Сэл отодвинул парня с дороги и занял место передо мной. Его лицо ожесточилось настолько, что я подумал, не раздвоилась ли у него личность. Сэл, с которым я разговаривал в течение последнего часа, был не тем человеком, который стоял передо мной. — Парень, против которого ты будешь драться — гребаная крыса, — угрожающе прорычал он. — Он говорил с копами, и его нужно проучить. — Его серые глаза впились в меня, сдавливая мои легкие своей свирепостью.

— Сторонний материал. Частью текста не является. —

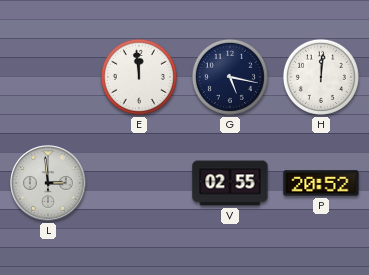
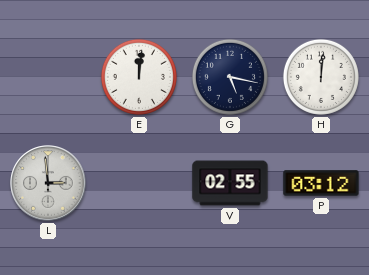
E: 11:59 -> 12:01
P: 20:52 -> 03:12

— Вы... говорите мне... убить его? — Я задыхался.

— В таких матчах иногда случаются несчастные случаи, — ответил он без малейших эмоций.

— Я не думаю, что смогу это сделать. Я не могу просто убить кого-то. — Паника начала бурлить внутри меня, угрожая захватить контроль над моими мыслями и действиями.

Глаза Сэла переместились туда, где стоял мой отец, беспомощно наблюдая за нашей перепалкой. Через мгновение один из головорезов схватил моего отца за руки и дернул их за спину, а другой ударил своим мясистым кулаком в лицо отца.

— Остановитесь! Пожалуйста, остановитесь! — закричал я, теперь уже в полном ужасе.

Сэл оглянулся на меня и сузил глаза. — Я думаю, ты не понимаешь, парень. Я здесь не валяю дурака.

— Я понял. Я понял, что ты мне говоришь, но я просто не знаю, смогу ли я это сделать. Я всего лишь ребенок. — Мои слова слетели с губ на одном дыхании - бессмысленная мольба о пощаде.

— Тогда тебе лучше копнуть поглубже, потому что пришло время взрослеть. Быстро. — Он оглянулся на моего отца, как раз когда один из мужчин взял руку моего отца и сломал ее. От отвратительного хруста у меня в горле застряла рвота.

Мой отец издал пронзительный крик, его нижняя рука неестественно дернулась в сторону.

Какого черта? — шипел я, плевки летели у меня изо рта, а в глазах стояли слезы. — Почему вы это делаете? Если эти парни такие крутые, почему бы им просто не подраться? — Возможно, было не очень умно спрашивать его, но я не очень хорошо соображал — шок и ужас взяли верх.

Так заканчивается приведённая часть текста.